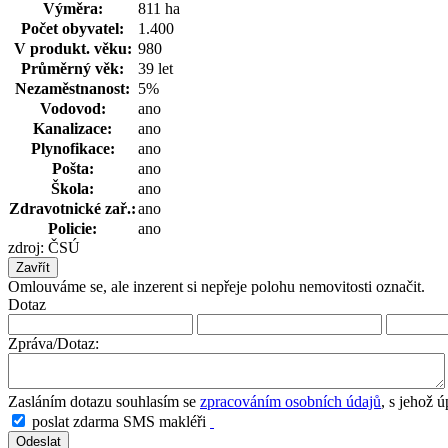
Výměra:
811 ha
Počet obyvatel:
1.400
V produkt. věku:
980
Průměrný věk:
39 let
Nezaměstnanost:
5%
Vodovod:
ano
Kanalizace:
ano
Plynofikace:
ano
Pošta:
ano
Škola:
ano
Zdravotnické zař.:
ano
Policie:
ano
zdroj: ČSÚ
Zavřít
Omlouváme se, ale inzerent si nepřeje polohu nemovitosti označit.
Dotaz
Zpráva/Dotaz:
Zasláním dotazu souhlasím se
zpracováním osobních údajů
, s jehož 
poslat zdarma SMS makléři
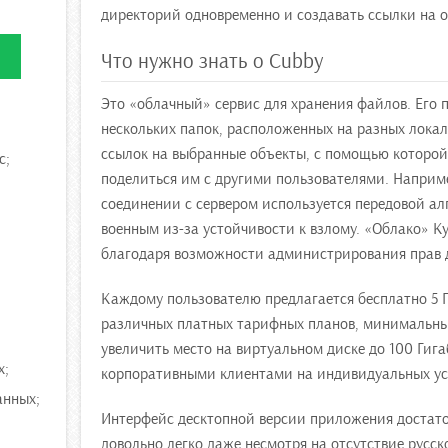
директорий одновременно и создавать ссылки на 
Что нужно знать о Cubby
Это «облачный» сервис для хранения файлов. Его
нескольких папок, расположенных на разных локал
ссылок на выбранные объекты, с помощью которо
c;
поделиться им с другими пользователями. Наприме
соединении с сервером используется передовой ал
военным из-за устойчивости к взлому. «Облако» К
благодаря возможности администрирования прав 
Каждому пользователю предлагается бесплатно 5 Г
различных платных тарифных планов, минимальный
увеличить место на виртуальном диске до 100 Гига
х;
корпоративными клиентами на индивидуальных усл
анных;
Интерфейс десктопной версии приложения достаточ
довольно легко даже несмотря на отсутствие русск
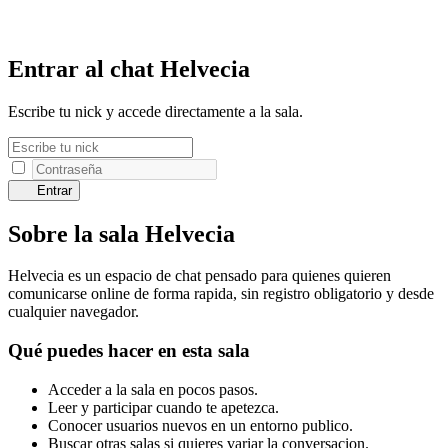
Entrar al chat Helvecia
Escribe tu nick y accede directamente a la sala.
Entrar
Sobre la sala Helvecia
Helvecia es un espacio de chat pensado para quienes quieren
comunicarse online de forma rapida, sin registro obligatorio y desde
cualquier navegador.
Qué puedes hacer en esta sala
Acceder a la sala en pocos pasos.
Leer y participar cuando te apetezca.
Conocer usuarios nuevos en un entorno publico.
Buscar otras salas si quieres variar la conversacion.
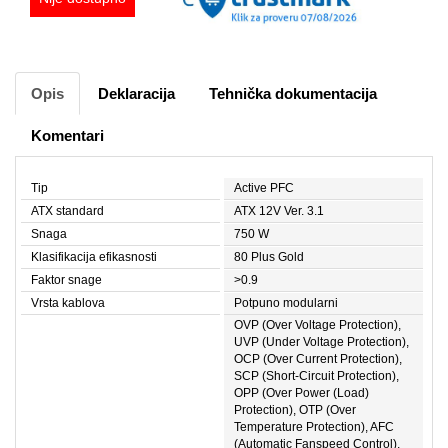
Opis
Deklaracija
Tehnička dokumentacija
Komentari
Tip
Active PFC
ATX standard
ATX 12V Ver. 3.1
Snaga
750 W
Klasifikacija efikasnosti
80 Plus Gold
Faktor snage
>0.9
Vrsta kablova
Potpuno modularni
OVP (Over Voltage Protection),
UVP (Under Voltage Protection),
OCP (Over Current Protection),
SCP (Short-Circuit Protection),
OPP (Over Power (Load)
Protection), OTP (Over
Temperature Protection), AFC
(Automatic Fanspeed Control),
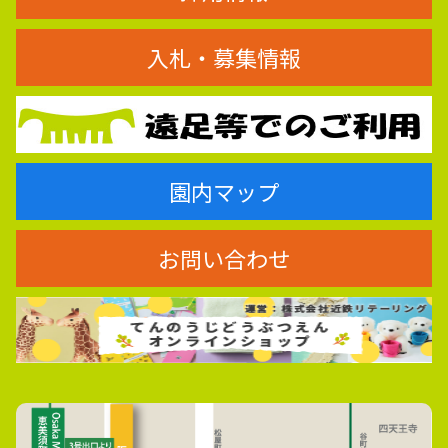
入札・募集情報
園内マップ
お問い合わせ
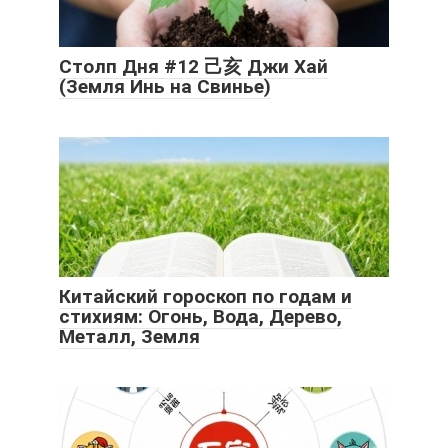
Столп Дня #12 己亥 Джи Хай
(Земля Инь на Свинье)
Китайский гороскоп по годам и
стихиям: Огонь, Вода, Дерево,
Металл, Земля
· · · ·
§ WHAT THE TASK ASKS: Copy out all the data above exactly, pictures excluded.

§ FINAL ANSWER:
Výměra:
811 ha
Počet obyvatel:
1.400
V produkt. věku:
980
Průměrný věk:
39 let
Nezaměstnanost:
5%
Vodovod:
ano
Kanalizace:
ano
Plynofikace:
ano
Pošta:
ano
Škola:
ano
Zdravotnické zař.:
ano
Policie:
ano
zdroj: ČSÚ
Zavřít
Omlouváme se, ale inzerent si nepřeje polohu nemovitosti označit.
Dotaz
Zpráva/Dotaz:
Zasláním dotazu souhlasím se
zpracováním osobních údajů
, s jehož 
poslat zdarma SMS makléři
директорий одновременно и создавать ссылки на 
Что нужно знать о Cubby
Это «облачный» сервис для хранения файлов. Его
нескольких папок, расположенных на разных локал
ссылок на выбранные объекты, с помощью которо
c;
поделиться им с другими пользователями. Наприме
соединении с сервером используется передовой ал
военным из-за устойчивости к взлому. «Облако» К
благодаря возможности администрирования прав 
Каждому пользователю предлагается бесплатно 5 Г
различных платных тарифных планов, минимальный
увеличить место на виртуальном диске до 100 Гига
х;
корпоративными клиентами на индивидуальных усл
анных;
Интерфейс десктопной версии приложения достаточ
довольно легко даже несмотря на отсутствие русск
Entrar al chat Helvecia
Escribe tu nick y accede directamente a la sala.
Entrar
Sobre la sala Helvecia
Helvecia es un espacio de chat pensado para quienes quieren
comunicarse online de forma rapida, sin registro obligatorio y desde
cualquier navegador.
Qué puedes hacer en esta sala
Acceder a la sala en pocos pasos.
Leer y participar cuando te apetezca.
Conocer usuarios nuevos en un entorno publico.
Buscar otras salas si quieres variar la conversacion.
Opis
Deklaracija
Tehnička dokumentacija
Komentari
Tip
Active PFC
ATX standard
ATX 12V Ver. 3.1
Snaga
750 W
Klasifikacija efikasnosti
80 Plus Gold
Faktor snage
>0.9
Vrsta kablova
Potpuno modularni
OVP (Over Voltage Protection),
UVP (Under Voltage Protection),
OCP (Over Current Protection),
SCP (Short-Circuit Protection),
OPP (Over Power (Load)
Protection), OTP (Over
Temperature Protection), AFC
(Automatic Fanspeed Control),
入札・募集情報
園内マップ
お問い合わせ
Столп Дня #12 己亥 Джи Хай
(Земля Инь на Свинье)
Китайский гороскоп по годам и
стихиям: Огонь, Вода, Дерево,
Металл, Земля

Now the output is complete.